* **Task objective**: Could you retype all of the entries exactly, without their pictures?

* **Supplied records**:
####

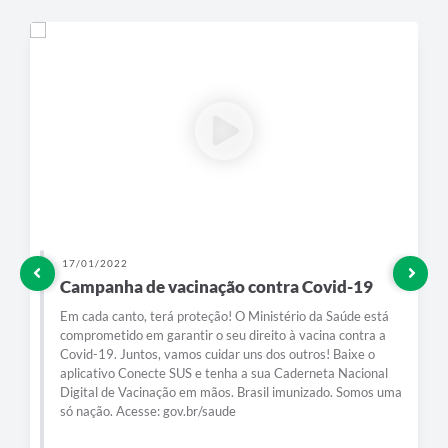
Jornal
Agenda
SIC
Diário Oficial
Contato
17/01/2022
Campanha de vacinação contra Covid-19
Em cada canto, terá proteção! O Ministério da Saúde está
comprometido em garantir o seu direito à vacina contra a
Covid-19. Juntos, vamos cuidar uns dos outros! Baixe o
aplicativo Conecte SUS e tenha a sua Caderneta Nacional
Digital de Vacinação em mãos. Brasil imunizado. Somos uma
só nação. Acesse: gov.br/saude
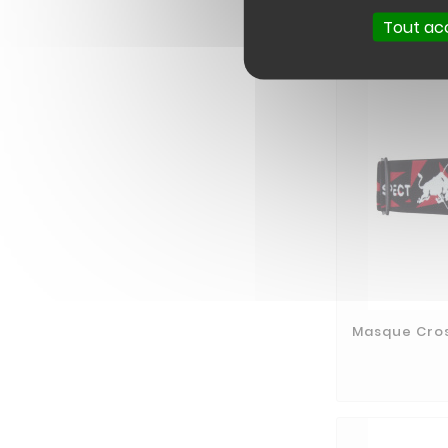
Tout ac
Masque Cros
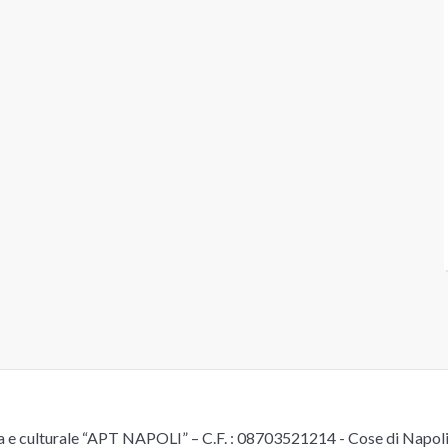
e culturale “APT NAPOLI” – C.F. : 08703521214 - Cose di Napoli è 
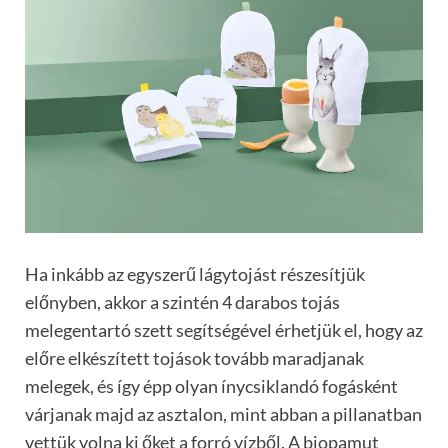
Ha inkább az egyszerű lágytojást részesítjük
előnyben, akkor a szintén 4 darabos tojás
melegentartó szett segítségével érhetjük el, hogy az
előre elkészített tojások tovább maradjanak
melegek, és így épp olyan ínycsiklandó fogásként
várjanak majd az asztalon, mint abban a pillanatban
vettük volna ki őket a forró vízből. A biopamut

####

* **Your response**:
Jornal
Agenda
SIC
Diário Oficial
Contato
17/01/2022
Campanha de vacinação contra Covid-19
Em cada canto, terá proteção! O Ministério da Saúde está
comprometido em garantir o seu direito à vacina contra a
Covid-19. Juntos, vamos cuidar uns dos outros! Baixe o
aplicativo Conecte SUS e tenha a sua Caderneta Nacional
Digital de Vacinação em mãos. Brasil imunizado. Somos uma
só nação. Acesse: gov.br/saude
Tout ac
Masque Cros
e culturale “APT NAPOLI” – C.F. : 08703521214 - Cose di Napoli è 
Ha inkább az egyszerű lágytojást részesítjük
előnyben, akkor a szintén 4 darabos tojás
melegentartó szett segítségével érhetjük el, hogy az
előre elkészített tojások tovább maradjanak
melegek, és így épp olyan ínycsiklandó fogásként
várjanak majd az asztalon, mint abban a pillanatban
vettük volna ki őket a forró vízből. A biopamut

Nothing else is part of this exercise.